Someone in the church family contacted an individual who would represent the congregation and ultimately asked us to leave. We did. It saddened me and hurt our campus pastor greatly. Yet, it was clear God had closed this door for our partnership. Thus, we dusted the sand off our feet and walked away.
Then, one month later in March 2020 the world shut down.
The church hired an interim who is a godly man. He served them well, but would not stay long as he would be transitioning to seminary. Since the demographic of the remaining church membership was older, when other churches were beginning to meet in person again, they could not.
It saddened me to think that this church would do exactly what I had warned them they would eventually do if nothing changed. They would close their doors and a gospel witness would be removed from the Mayport area of Jacksonville, Florida.
Yet, a number of months ago I heard that a sister church in our city, River City Baptist Church led by Pastor Bryan Samms had been contacted by this church. They were desiring to give their property over to RCBC so that a new work could be launched there. River City Baptist Church was connected with this closing church after Bob Bumgarner of First Coast Churches was contacted. The smaller church had come to the point that Ed Stetzer and others often speak of—when the pain of change is less than the pain of remaining the same. Bob Bumgarner was able to connect the church with Bryan Samms and River City Baptist. And…as they say, the rest is history.

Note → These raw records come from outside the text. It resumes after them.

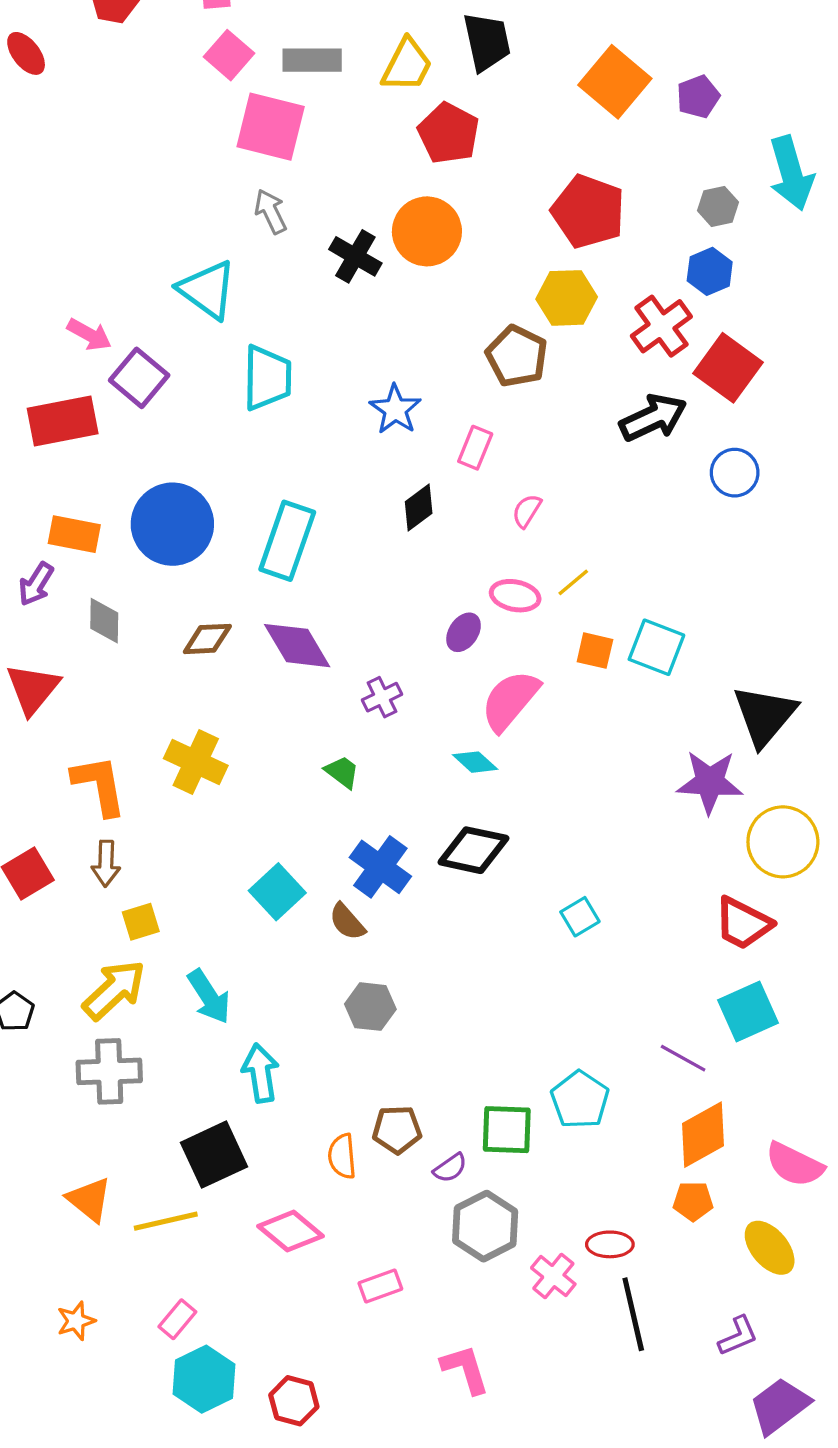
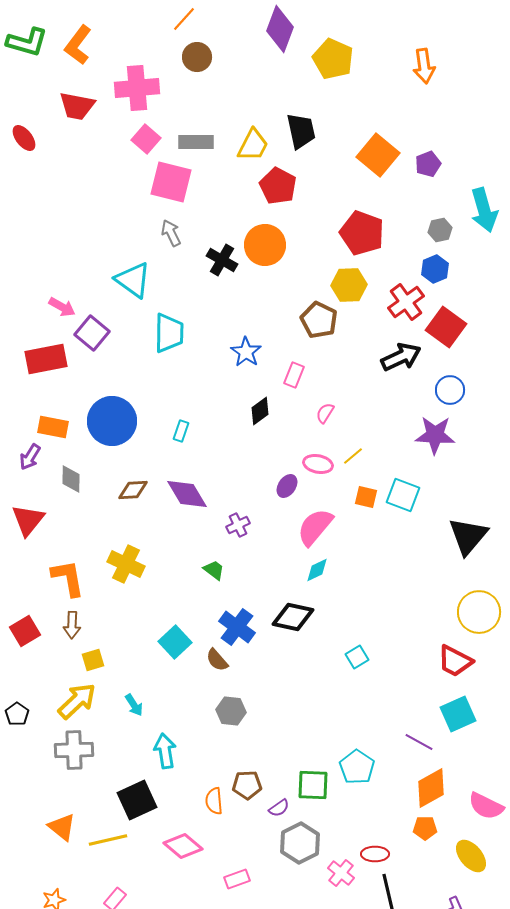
cyan rectangle: (287, 541) -> (181, 431), size x0.5
cyan diamond: (475, 762) -> (317, 570), moved, turned -68
purple star: (710, 782) -> (435, 435), moved
cyan arrow: (209, 997) -> (134, 705), size x0.7

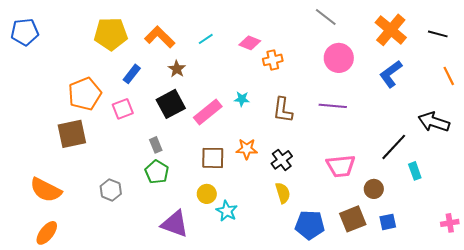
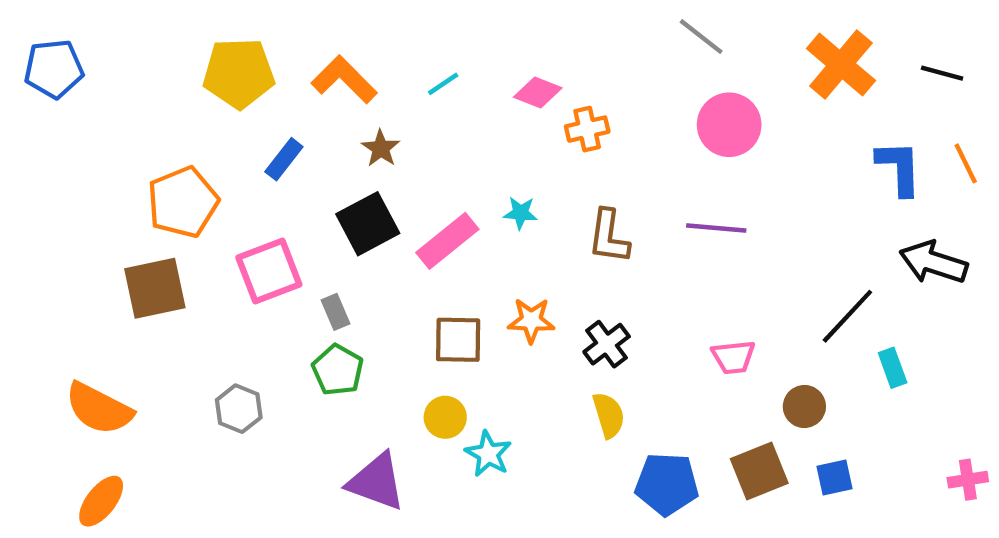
blue L-shape: (391, 74) -> (899, 168), moved, turned 124
pink square: (123, 109) -> (269, 271), moved, size x1.4
pink trapezoid: (341, 166) -> (733, 357), size x0.7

I was amazed. Bluntly put, I was shocked.
This was what I had prayed would happen. I contacted Bryan and told him a bit of our story (the good and the challenging) and told him how excited I was for them. I truly believe that God used our time with this church to prepare them to be ready for what now is finally happening. Our church has no connection with the new work, other than as a sister church seeking to see God move greatly in our city.
But here’s where it gets more incredible. The church planter who is launching this campus that will become Hope Church Mayport went through Send Network Assessment with us earlier this week. He and his wife are gifted, called, and the right people for the time. I am so glad to see what God is doing in the Mayport area.
So, what was Oak Harbor Baptist Church will be Hope Church and God is doing and will do a great work in the Mayport area. I’m humbled to think that God used us, even in a small way, in this great story.
I implore you to pray for Pastor Aaron Chan and his wife Annie. Pray for River City Baptist Church and Pastor Samms as well.
I am thankful for our network in this area, First Coast Churches, our Florida Baptist Convention, and our relationship with Send Network that reminds us that we don’t pastor alone, we don’t plant alone, and we don’t serve alone.